Using MIT CISR’s Operating Model to Drive BA Design

I have recently been working with a company that is getting their enterprise business architecture effort under way very successfully. One of the most successful aspects of their effort has been leveraging the operating model concept from “Enterprise Architecture As Strategy” by Dr. Jeanne Ross and others from the MIT Center for Information Systems Research (CISR). They have used this in 3 very distinct, but very effective ways:

1) They used the concept of the Operating Model as described in the book to help business executives better understand the relationship between how they run their business and the decisions that the EA should help them make.
2) They used the Operating Model as the basis of discussion with first the executive board, and then different business leaders across the company to develop a series of models that represent a high level vision of how they currently operate, and then also as a basis for their vision of how they want to operate in the future. The result was that they operated a variety of Coordination models, but with the help and guidance of the Business Architecture Team, they came to an agreement on the need for the Unification model.
3) And finally, and probably also most impressively, they used the Operating Model graphics along with a series of relationship maps to discuss, analyze and makes decisions about which business processes should be standardized, and which processes should be integrated with what common shared information.

Given the success so far, I am sure I will be sharing more of the aspects that have contributed to their success (org structure, participation, driving motivation to name a few); but for now I will leave you with this. If you are struggling with a way to discuss meaningful change in your enterprise, leverage the MIT CISR Operating Model.

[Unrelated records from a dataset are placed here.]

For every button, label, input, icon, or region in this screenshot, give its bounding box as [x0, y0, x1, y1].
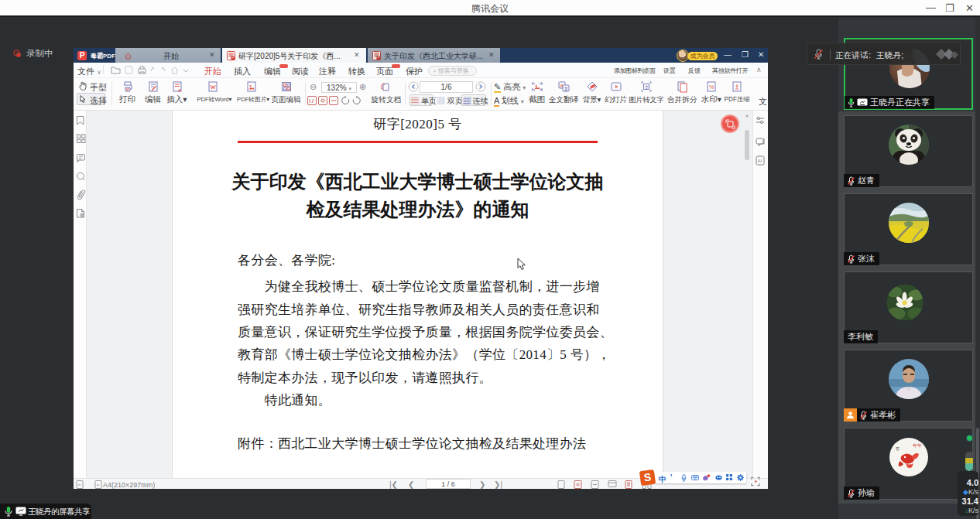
- svg-text:AI: AI: [758, 159, 762, 163]
- svg-text:文: 文: [645, 84, 649, 90]
- svg-text:有: 有: [896, 446, 899, 451]
- svg-text:文: 文: [564, 86, 569, 91]
- svg-text:%: %: [709, 84, 714, 90]
- svg-text:年年: 年年: [913, 443, 922, 448]
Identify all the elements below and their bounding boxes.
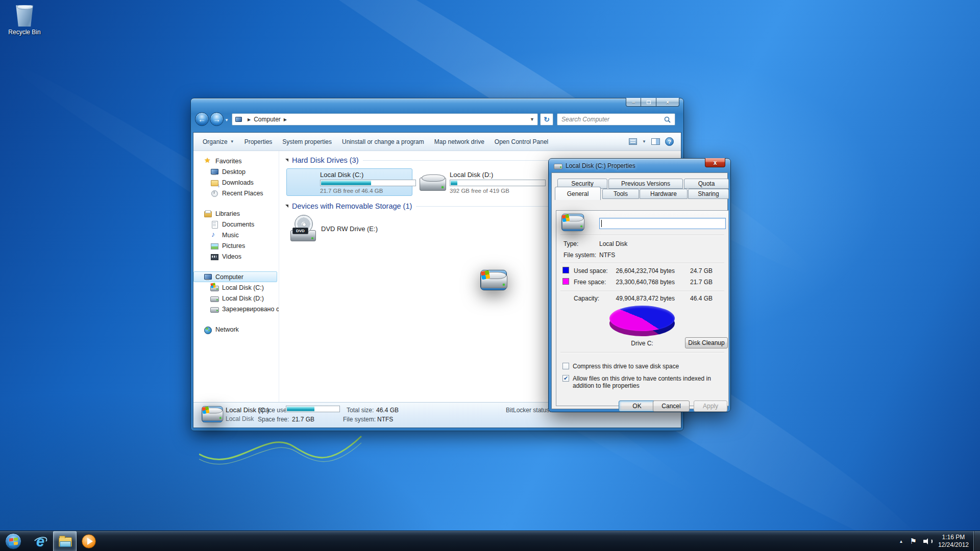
properties-button[interactable]: Properties (239, 136, 278, 148)
recycle-bin-desktop-icon[interactable]: Recycle Bin (5, 3, 44, 36)
breadcrumb-computer[interactable]: Computer (254, 116, 281, 123)
recent-pages-dropdown[interactable]: ▼ (225, 118, 229, 122)
file-system-value: NTFS (599, 252, 615, 259)
downloads-icon (210, 179, 219, 187)
used-space-size: 24.7 GB (679, 267, 713, 274)
volume-speaker-icon[interactable] (923, 538, 932, 545)
map-network-drive-button[interactable]: Map network drive (429, 136, 489, 148)
recent-places-icon (210, 189, 219, 197)
type-label: Type: (564, 240, 578, 247)
dvd-drive-icon: DVD (289, 215, 317, 242)
tab-sharing[interactable]: Sharing (688, 189, 729, 199)
tab-previous-versions[interactable]: Previous Versions (608, 179, 683, 189)
separator (560, 235, 724, 236)
sidebar-item-downloads[interactable]: Downloads (193, 177, 279, 188)
tab-tools[interactable]: Tools (602, 189, 639, 199)
address-dropdown-icon[interactable]: ▼ (530, 117, 534, 122)
drive-tile-c[interactable]: Local Disk (C:) 21.7 GB free of 46.4 GB (286, 168, 412, 196)
computer-icon (235, 117, 242, 122)
sidebar-item-label: Computer (215, 273, 243, 281)
capacity-bar (320, 180, 416, 186)
desktop-icon (210, 168, 219, 176)
search-icon[interactable] (664, 116, 671, 123)
tab-quota[interactable]: Quota (684, 179, 729, 189)
sidebar-item-reserved[interactable]: Зарезервировано с (193, 304, 279, 314)
minimize-button[interactable]: – (626, 98, 641, 107)
sidebar-item-local-disk-c[interactable]: Local Disk (C:) (193, 282, 279, 293)
refresh-button[interactable]: ↻ (540, 113, 553, 126)
sidebar-item-videos[interactable]: Videos (193, 251, 279, 262)
show-hidden-icons-button[interactable]: ▲ (899, 539, 903, 544)
show-desktop-button[interactable] (973, 531, 980, 551)
videos-icon (210, 253, 219, 261)
sidebar-item-label: Pictures (222, 242, 245, 249)
media-player-taskbar-icon[interactable] (81, 533, 97, 549)
disk-cleanup-button[interactable]: Disk Cleanup (685, 337, 728, 348)
address-bar[interactable]: ▶ Computer ▶ ▼ (232, 113, 538, 126)
details-drive-type: Local Disk (226, 415, 254, 422)
views-dropdown-icon[interactable]: ▼ (642, 139, 646, 144)
sidebar-item-desktop[interactable]: Desktop (193, 166, 279, 177)
drive-name: Local Disk (C:) (320, 171, 416, 179)
help-icon[interactable]: ? (665, 137, 674, 146)
sidebar-item-local-disk-d[interactable]: Local Disk (D:) (193, 293, 279, 304)
maximize-button[interactable] (641, 98, 656, 107)
sidebar-item-computer[interactable]: Computer (193, 271, 277, 282)
file-system-label: File system: (343, 416, 376, 423)
system-properties-button[interactable]: System properties (277, 136, 337, 148)
navigation-bar: ← → ▼ ▶ Computer ▶ ▼ ↻ Search Computer (191, 112, 683, 127)
organize-menu[interactable]: Organize▼ (198, 136, 239, 148)
type-value: Local Disk (599, 240, 627, 247)
start-button[interactable] (5, 533, 21, 549)
sidebar-item-libraries[interactable]: Libraries (193, 208, 279, 219)
preview-pane-icon[interactable] (651, 138, 660, 145)
tab-general[interactable]: General (555, 187, 601, 200)
volume-label-input[interactable] (599, 218, 726, 229)
sidebar-item-pictures[interactable]: Pictures (193, 240, 279, 251)
group-title[interactable]: Hard Disk Drives (3) (292, 156, 359, 164)
breadcrumb-arrow-icon[interactable]: ▶ (284, 117, 287, 122)
compress-checkbox[interactable] (562, 363, 569, 369)
collapse-group-icon[interactable] (285, 159, 288, 162)
capacity-bytes: 49,904,873,472 bytes (602, 295, 675, 302)
forward-button[interactable]: → (210, 112, 224, 126)
dialog-close-button[interactable]: x (705, 158, 725, 167)
collapse-group-icon[interactable] (285, 205, 288, 208)
taskbar-clock[interactable]: 1:16 PM 12/24/2012 (938, 534, 969, 549)
action-center-flag-icon[interactable]: ⚑ (910, 537, 916, 546)
drive-tile-d[interactable]: Local Disk (D:) 392 GB free of 419 GB (416, 168, 542, 196)
ok-button[interactable]: OK (619, 400, 655, 412)
windows-flag-icon (202, 407, 210, 414)
sidebar-item-documents[interactable]: Documents (193, 219, 279, 230)
back-button[interactable]: ← (195, 112, 209, 126)
uninstall-program-button[interactable]: Uninstall or change a program (337, 136, 429, 148)
file-system-value: NTFS (377, 416, 393, 423)
sidebar-item-label: Favorites (215, 158, 241, 165)
index-checkbox[interactable]: ✔ (562, 375, 569, 382)
cancel-button[interactable]: Cancel (653, 400, 690, 412)
properties-dialog: Local Disk (C:) Properties x Security Pr… (548, 158, 731, 412)
close-button[interactable]: × (656, 98, 679, 107)
tab-hardware[interactable]: Hardware (640, 189, 688, 199)
dialog-titlebar: Local Disk (C:) Properties (554, 162, 635, 170)
drive-tile-dvd[interactable]: DVD DVD RW Drive (E:) (289, 214, 415, 243)
separator (560, 263, 724, 264)
compress-checkbox-label[interactable]: Compress this drive to save disk space (573, 363, 679, 370)
sidebar-item-music[interactable]: Music (193, 230, 279, 240)
sidebar-item-favorites[interactable]: Favorites (193, 156, 279, 166)
pie-chart (609, 306, 675, 331)
search-box[interactable]: Search Computer (557, 113, 675, 126)
open-control-panel-button[interactable]: Open Control Panel (489, 136, 553, 148)
internet-explorer-taskbar-icon[interactable]: e (32, 533, 49, 550)
sidebar-item-network[interactable]: Network (193, 324, 279, 335)
sidebar-item-label: Network (215, 326, 239, 333)
windows-explorer-taskbar-button-active[interactable] (53, 531, 77, 551)
windows-flag-icon (481, 270, 491, 280)
general-tab-panel: Type: Local Disk File system: NTFS Used … (556, 210, 729, 406)
group-title[interactable]: Devices with Removable Storage (1) (292, 202, 412, 210)
drive-d-icon (420, 172, 446, 192)
index-checkbox-label[interactable]: Allow files on this drive to have conten… (573, 375, 727, 389)
views-icon[interactable] (629, 138, 637, 145)
breadcrumb-arrow-icon[interactable]: ▶ (248, 117, 251, 122)
sidebar-item-recent-places[interactable]: Recent Places (193, 188, 279, 198)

3 thoughts on “Using MIT CISR’s Operating Model to Drive BA Design”

    • This is my favorite book, and one that I recommend to anyone related to EA, for the way that it positions EA – holistically, pragmatically, foundationally. And one of the things that I often tell people is that, according to my understanding, the research group did not set out to prove that EA was a good thing. They were in search of what differentiates organizations that get value from their IT organization vs. those that do not. One of the things that they found as a differentiation was an effective EA program. Another was effective governance, by the way, and there is another book from them entitiled “IT Governance: How Top Performers Manage IT Decision Rights for Superior Results.” I hear that a third book may be in the works, as well.

      • There are many views on that particular book and its reference to EA. I my opinion it is usable, but it isn’t a master piece. In many cases it is also way to IT centric (or classical MIT Sloan School of Management production).

        Never the less it was an interesting blog post.